Anger flashed in Charity’s eyes. “You think it’s so easy. You’re an apostate Mormon. That’s right, I know all about you and your gentile friend. I made covenants. I wouldn’t expect you to understand.”
Eliza kept her voice gentle. “You covenanted to obey him so long as he obeyed the Lord. Is he obeying the Lord?”
Charity looked so small and old and frightened—in spite of her defiant words—that Eliza had to remind herself she’d once been intimidated by this woman. When the Kimballs had lived in the big house in Blister Creek, Eliza had occasionally stayed with the family when she’d come down from Alberta for the summers.

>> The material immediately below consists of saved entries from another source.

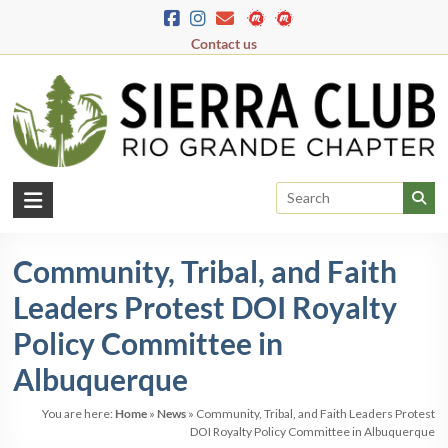
Skip
to
Contact us
content
Rio
Grande
Community, Tribal, and Faith
Chapter
Leaders Protest DOI Royalty
New
Mexico
Policy Committee in
&
Albuquerque
El
Paso
You are here:
Home
»
News
»
Community, Tribal, and Faith Leaders Protest
DOI Royalty Policy Committee in Albuquerque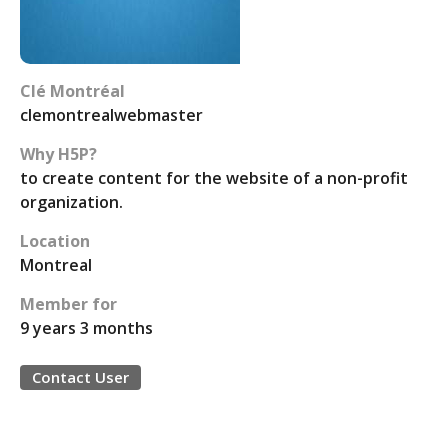
Clé Montréal
clemontrealwebmaster
Why H5P?
to create content for the website of a non-profit
organization.
Location
Montreal
Member for
9 years 3 months
Contact User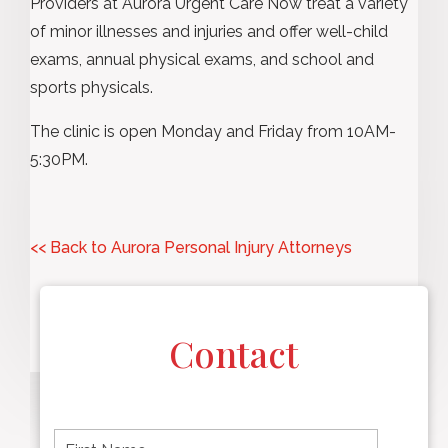
Providers at Aurora Urgent Care Now treat a variety
of minor illnesses and injuries and offer well-child
exams, annual physical exams, and school and
sports physicals.
The clinic is open Monday and Friday from 10AM-
5:30PM.
<< Back to Aurora Personal Injury Attorneys
Contact
F
i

At the time, it seemed as though Charity Kimball had everything she could want. She was the senior wife of a wealthy elder in the Quorum of the Twelve. She hadn’t seemed to harbor any bad feelings toward Abraham Christianson, like her husband and his sons, but for some reason seemed to resent Eliza. She never yelled at Eliza, didn’t give her any more chores than any of the other girls in the house, and even turned a blind eye when Eliza escaped to play in the desert with her brothers. But she was cold and resentful. Why, Eliza still didn’t understand.
Eliza hesitated, then put a hand on Charity’s bony shoulder. The older woman tightened, but didn’t pull away. “We’re not going to hurt you. Fayer got a little carried away, that’s all. We’re jumpy because of what’s going on.” She addressed Krantz and Fayer. “Could you give me a moment? I know we’re pressed, but—well, I only need a few minutes.”
The agents got out of the car and walked along the shoulder of the road until they stood several yards away.